Hold down Shift key, and press Next. This shortcut will take you to the Summary page. Press the Generate button.
Wait until the generator finishes, and your default browser will open with your new web application. While the application is running on your computer, the database is located in the cloud. You can log in and start using the app immediately.
Deploying the Web App
It’s time to deploy the app to Azure. Go back to the generator, and click on the project name. Press Publish.
The generator will package the web application and create the files necessary for deployment. A Windows Explorer screen will open and display the location of the files.
Log in to your Windows Azure Management Portal, and switch to Hosted Services, Storage Accounts & CDN section in the bottom left corner. In the folders, click on Hosted Services. Select your subscription, and press New Hosted Service on the ribbon.

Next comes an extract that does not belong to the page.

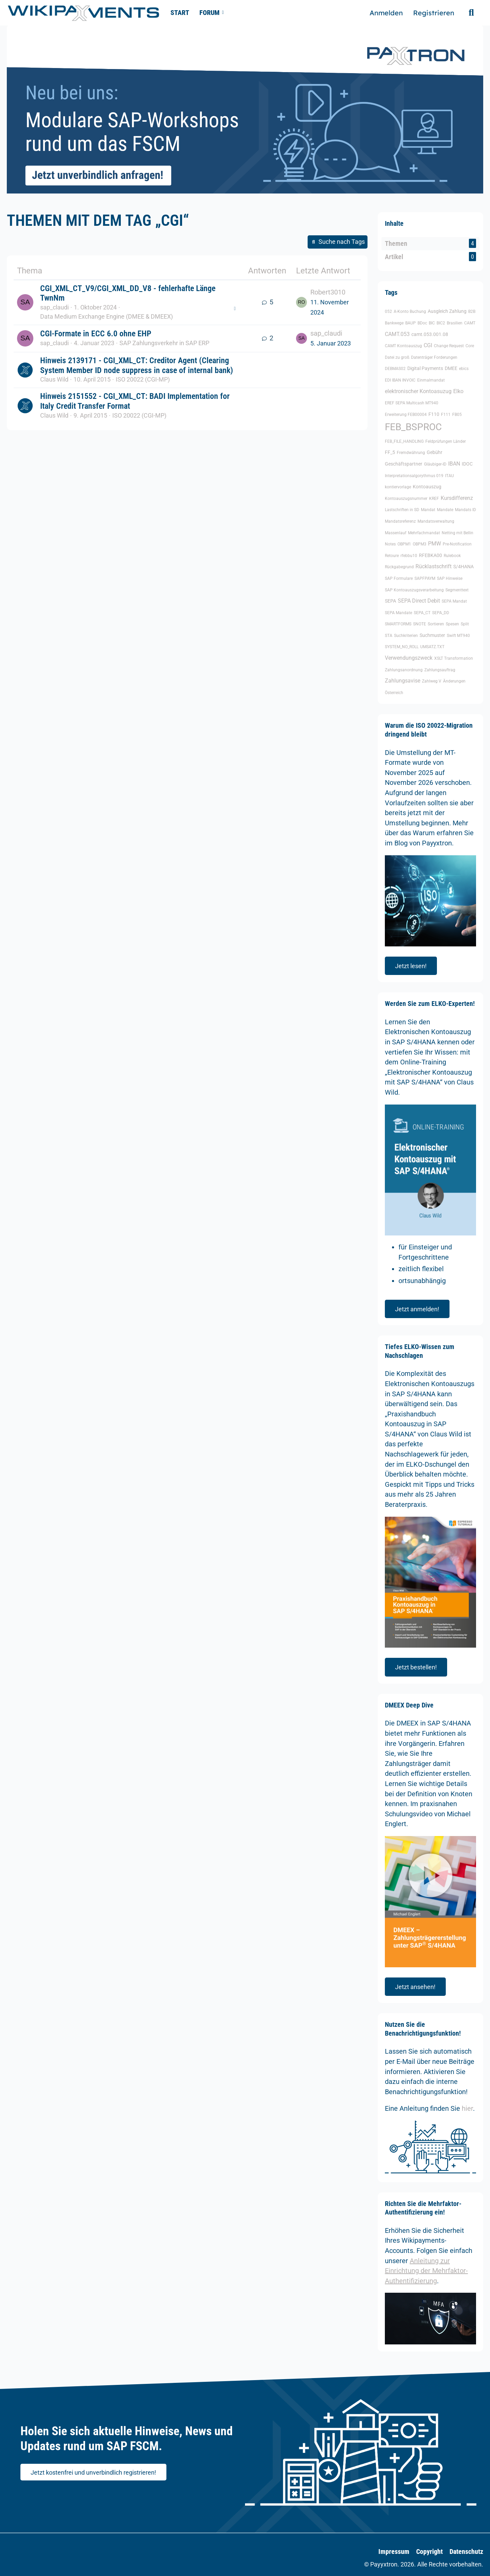 The image size is (490, 2576). Describe the element at coordinates (432, 635) in the screenshot. I see `Suchmuster` at that location. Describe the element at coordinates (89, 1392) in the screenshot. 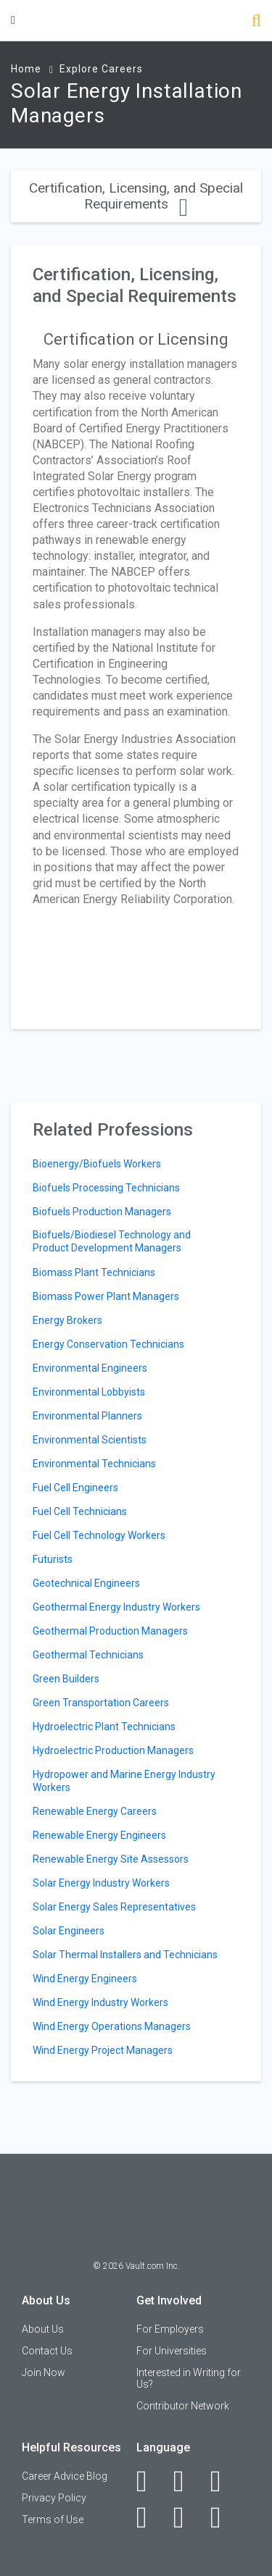

I see `Environmental Lobbyists` at that location.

Use the following settings for your new hosted service:
|Choose a subscription||3-Month Free Trial|
|Enter a name for your service||AzureFactory|
|Enter a URL Prefix for your service||AzureFactory (if not available, use something else)|
|Choose a region or affinity group||Anywhere US (or your closest region)|
|Deployment options||Deploy to stage environment|
|Package location||~\MyDocuments\CodeOnTime\Publish\Azure Factory\AzureFactory\CloudApp.cspkg|
|Configuration file||~\MyDocuments\CodeOnTime\Publish\Azure Factory\AzureFactory\ServiceConfiguration.cscfg|
Press OK, and Windows Azure will start the deployment process. This step may take 10-15 minutes. Once the status of the deployment changes to Ready, use the link found under Properties. You will be taken to the fully functional website running in the cloud .
If you look at the URL, you will notice that it uses the ID of the deployment, not the requested DNS Name. This is because the deployment is a staging deployment. You can go back to the management portal, and choose Swap VIP to change it into a production deployment. Now you can use the DNS Name you specified during creation of the hosted service.
When you are ready to deploy a new project revision, create a new staging deployment. Test the new deployment in the cloud. If everything is working as expected, then swap the virtual IP address of the staging deployment with the production one. Click Swap VIP button on the Management Portal ribbon to do so.
When VIP swapping has finished, the previous application revision will become a staging deployment. Shut it down if you don’t need it. Continue upgrading staging deployment with the new revisions of the application, and swapping them later with production.